The records are to be repeated exactly, and any images in them are to be dropped.

* Collected data *
________
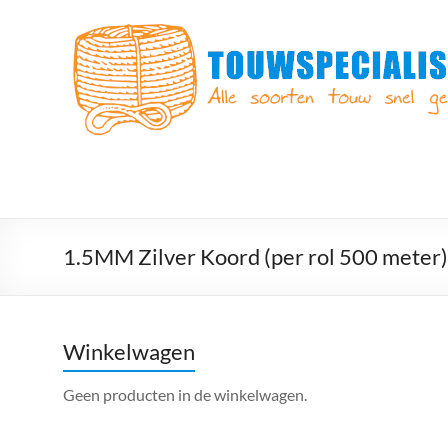
Ga
naar
Touwspecialist.nl
de
inhoud
Touwspecialist.nl,
het
adres
voor
vele
soorten
touw
en
1.5MM Zilver Koord (per rol 500 meter)
goed
advies!
Winkelwagen
Geen producten in de winkelwagen.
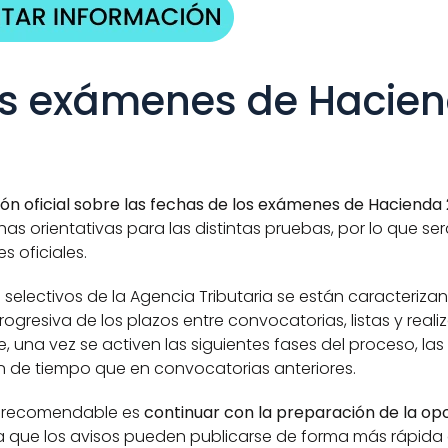
s exámenes de Hacien
ón oficial sobre las fechas de los exámenes de Hacienda
s orientativas para las distintas pruebas, por lo que ser
s oficiales.
 selectivos de la Agencia Tributaria se están caracterizan
ogresiva de los plazos entre convocatorias, listas y realiz
una vez se activen las siguientes fases del proceso, las 
de tiempo que en convocatorias anteriores.
s recomendable es 
continuar con la preparación de la opo
a que los avisos pueden publicarse de forma más rápida 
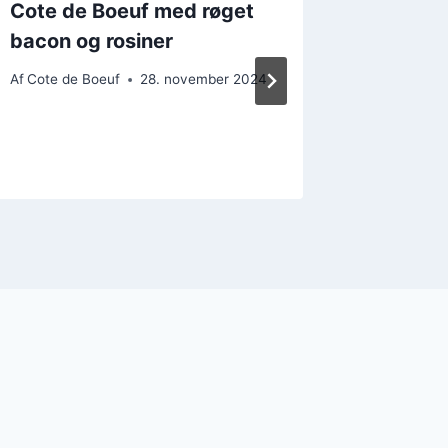
Cote de Boeuf med røget
Côte d
bacon og rosiner
og løg 
Af
Cote de Boeuf
28. november 2024
Af
Cote de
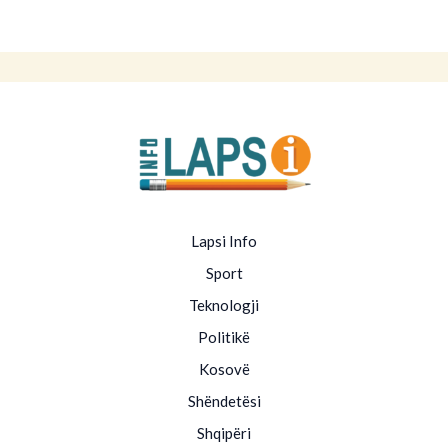
Lapsi Info
Sport
Teknologji
Politikë
Kosovë
Shëndetësi
Shqipëri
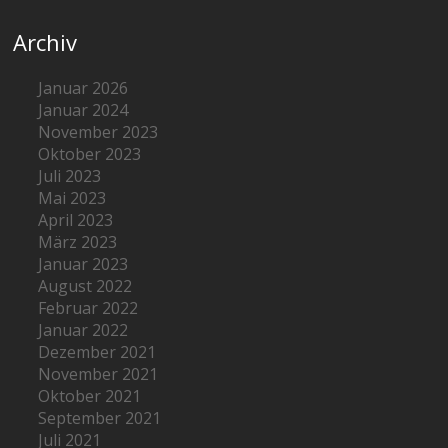
Archiv
Januar 2026
Januar 2024
November 2023
Oktober 2023
Juli 2023
Mai 2023
April 2023
März 2023
Januar 2023
August 2022
Februar 2022
Januar 2022
Dezember 2021
November 2021
Oktober 2021
September 2021
Juli 2021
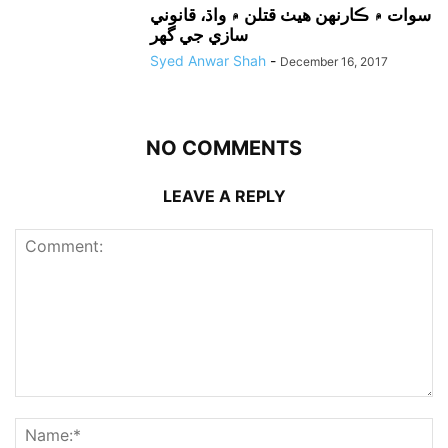
سوات ۾ ڪارنهن هيٺ قتلن ۾ واڌ، قانوني
سازي جي گهر
Syed Anwar Shah
-
December 16, 2017
NO COMMENTS
LEAVE A REPLY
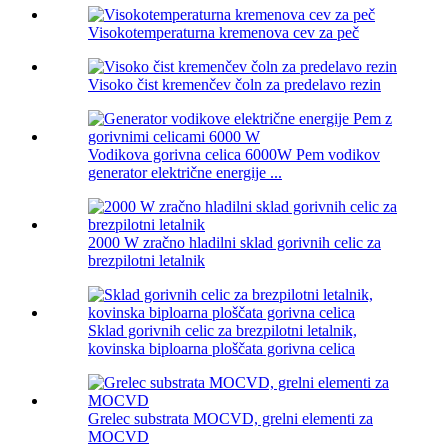
Visokotemperaturna kremenova cev za peč
Visoko čist kremenčev čoln za predelavo rezin
Vodikova gorivna celica 6000W Pem vodikov
generator električne energije ...
2000 W zračno hladilni sklad gorivnih celic za
brezpilotni letalnik
Sklad gorivnih celic za brezpilotni letalnik,
kovinska biploarna ploščata gorivna celica
Grelec substrata MOCVD, grelni elementi za
MOCVD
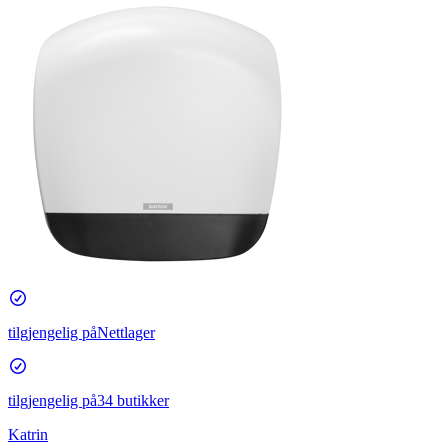
tilgjengelig på
Nettlager
tilgjengelig på
34 butikker
Katrin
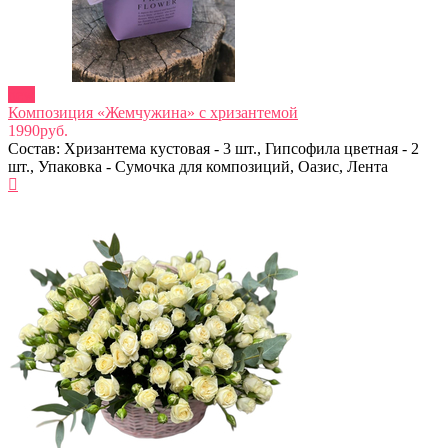
new
Композиция «Жемчужина» с хризантемой
1990руб.
Состав: Хризантема кустовая - 3 шт., Гипсофила цветная - 2
шт., Упаковка - Сумочка для композиций, Оазис, Лента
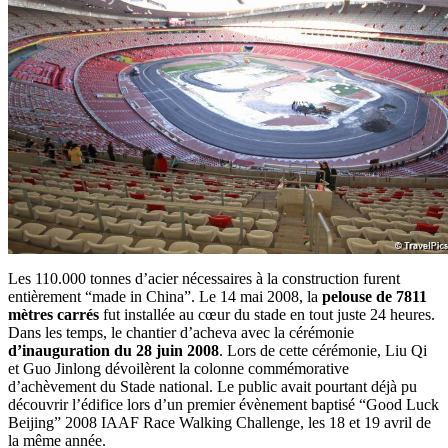
Les 110.000 tonnes d’acier nécessaires à la construction furent
entièrement “made in China”. Le 14 mai 2008, la
pelouse de 7811
mètres carrés
fut installée au cœur du stade en tout juste 24 heures.
Dans les temps, le chantier d’acheva avec la cérémonie
d’inauguration du 28 juin 2008
. Lors de cette cérémonie, Liu Qi
et Guo Jinlong dévoilèrent la colonne commémorative
d’achèvement du Stade national. Le public avait pourtant déjà pu
découvrir l’édifice lors d’un premier évènement baptisé “Good Luck
Beijing” 2008 IAAF Race Walking Challenge, les 18 et 19 avril de
la même année.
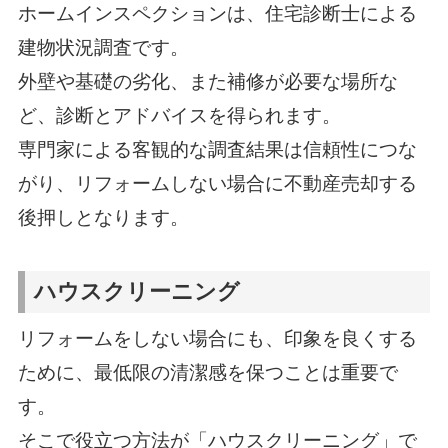
ホームインスペクションは、住宅診断士による
建物状況調査です。
外壁や基礎の劣化、また補修が必要な場所な
ど、診断とアドバイスを得られます。
専門家による客観的な調査結果は信頼性につな
がり、リフォームしない場合に不動産売却する
後押しとなります。
ハウスクリーニング
リフォームをしない場合にも、印象を良くする
ために、最低限の清潔感を保つことは重要で
す。
そこで役立つ方法が「ハウスクリーニング」で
________
* Result for this task *
Ga
naar
Touwspecialist.nl
de
inhoud
Touwspecialist.nl,
het
adres
voor
vele
soorten
touw
en
1.5MM Zilver Koord (per rol 500 meter)
goed
advies!
Winkelwagen
Geen producten in de winkelwagen.
s exámenes de Hacien
ón oficial sobre las fechas de los exámenes de Hacienda
s orientativas para las distintas pruebas, por lo que ser
s oficiales.
 selectivos de la Agencia Tributaria se están caracterizan
ogresiva de los plazos entre convocatorias, listas y realiz
una vez se activen las siguientes fases del proceso, las 
de tiempo que en convocatorias anteriores.
s recomendable es 
continuar con la preparación de la opo
a que los avisos pueden publicarse de forma más rápida 
Cote de Boeuf med røget
Côte d
bacon og rosiner
og løg 
Af
Cote de Boeuf
28. november 2024
Af
Cote de
Lapsi Info
Sport
Teknologji
Politikë
Kosovë
Shëndetësi
Shqipëri
Archiv
Januar 2026
Januar 2024
November 2023
Oktober 2023
Juli 2023
Mai 2023
April 2023
März 2023
Januar 2023
August 2022
Februar 2022
Januar 2022
Dezember 2021
November 2021
Oktober 2021
September 2021
Juli 2021
سوات ۾ ڪارنهن هيٺ قتلن ۾ واڌ، قانوني
سازي جي گهر
Syed Anwar Shah
-
December 16, 2017
NO COMMENTS
LEAVE A REPLY
Visokotemperaturna kremenova cev za peč
Visoko čist kremenčev čoln za predelavo rezin
Vodikova gorivna celica 6000W Pem vodikov
generator električne energije ...
2000 W zračno hladilni sklad gorivnih celic za
brezpilotni letalnik
Sklad gorivnih celic za brezpilotni letalnik,
kovinska biploarna ploščata gorivna celica
Grelec substrata MOCVD, grelni elementi za
MOCVD
tilgjengelig på
Nettlager
tilgjengelig på
34 butikker
Katrin
new
Композиция «Жемчужина» с хризантемой
1990руб.
Состав: Хризантема кустовая - 3 шт., Гипсофила цветная - 2
шт., Упаковка - Сумочка для композиций, Оазис, Лента
Les 110.000 tonnes d’acier nécessaires à la construction furent
entièrement “made in China”. Le 14 mai 2008, la
pelouse de 7811
mètres carrés
fut installée au cœur du stade en tout juste 24 heures.
Dans les temps, le chantier d’acheva avec la cérémonie
d’inauguration du 28 juin 2008
. Lors de cette cérémonie, Liu Qi
et Guo Jinlong dévoilèrent la colonne commémorative
d’achèvement du Stade national. Le public avait pourtant déjà pu
découvrir l’édifice lors d’un premier évènement baptisé “Good Luck
Beijing” 2008 IAAF Race Walking Challenge, les 18 et 19 avril de
la même année.
ホームインスペクションは、住宅診断士による
建物状況調査です。
外壁や基礎の劣化、また補修が必要な場所な
ど、診断とアドバイスを得られます。
専門家による客観的な調査結果は信頼性につな
がり、リフォームしない場合に不動産売却する
後押しとなります。
ハウスクリーニング
リフォームをしない場合にも、印象を良くする
ために、最低限の清潔感を保つことは重要で
す。
そこで役立つ方法が「ハウスクリーニング」で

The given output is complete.